Il y a un côté Beaujolais Nouveau chez Amélie Nothomb (bien qu’elle préfère, et de loin, les nectars champenois). Chaque rentrée nous offre sa nouvelle cuvée et je confesse y avoir irrégulièrement goûté ces derniers vingt-cinq ans – son premier cru remonte à 1992 et son surprenant Hygiène de l’assassin –, attiré par des tanins plus puissants.
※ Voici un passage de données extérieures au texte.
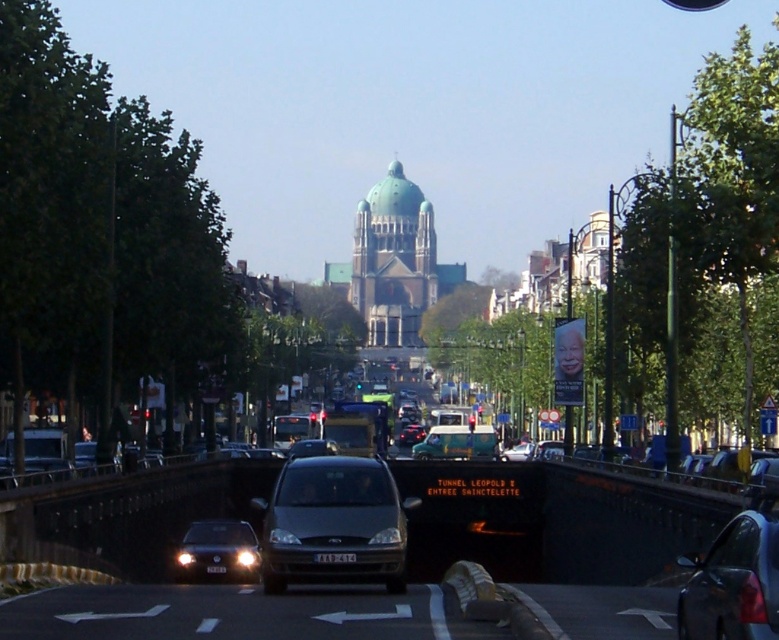 Question: Among these objects, which one is farthest from the camera?

Choices:
 (A) matte black van at center
 (B) black plastic license plate at center
 (C) green matte van at center

Answer: (C)

Question: Does matte gray van at center have a greater width compared to green glass traffic light at center?

Choices:
 (A) yes
 (B) no

Answer: (A)

Question: Which of these objects is positioned farthest from the green glass traffic light at center?

Choices:
 (A) black plastic license plate at center
 (B) matte black van at center
 (C) white plastic license plate at center
 (D) shiny black sedan at lower right

Answer: (D)

Question: Is white plastic license plate at center wider than black plastic license plate at center?

Choices:
 (A) yes
 (B) no

Answer: (A)

Question: Can you confirm if metallic gray van at center is positioned below green glass traffic light at center?

Choices:
 (A) yes
 (B) no

Answer: (B)

Question: Which of these objects is positioned farthest from the matte black van at center?

Choices:
 (A) shiny silver sedan at center
 (B) green matte van at center
 (C) metallic gray van at center

Answer: (B)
La perspective de revoir Amélie au Salon du livre de Québec, et d’y débattre avec elle, m’a donné envie de savourer son dernier livre, Riquet à la houppe, une nouvelle version du conte de ce bien pervers Charles Perrault.
Évidemment, ce n’est pas du côté de l’histoire qu’il faut attendre une surprise, on la connaît depuis l’enfance l’histoire : il est vilain mais intelligent, elle est jolie mais bête, et ils vont s’aimer (la perversion perraultienne), mais dans l’écriture nothombienne qui papillonne comme des enfants dans un jardin, et se délecte de nous faire une bonne farce.
Et surtout, c’est dans l’épilogue que se trouve la vraie malice du propos, lorsqu’Amélie confesse avoir lu La Comédie humaine de Balzac en entier, 147 ouvrages, et y analyse le rapport littérature/histoires d’amour : six pour cent des histoires d’amour balzaciennes se terminent bien. Seulement. Chouette. Car il n’y a rien de plus désespérant parfois que cette phrase : Ils vécurent heureux et eurent beaucoup d’enfants.
*Riquet à la houppe, d’Amélie Nothomb. Éditions Albin Michel. En librairie depuis le 16 août 2016.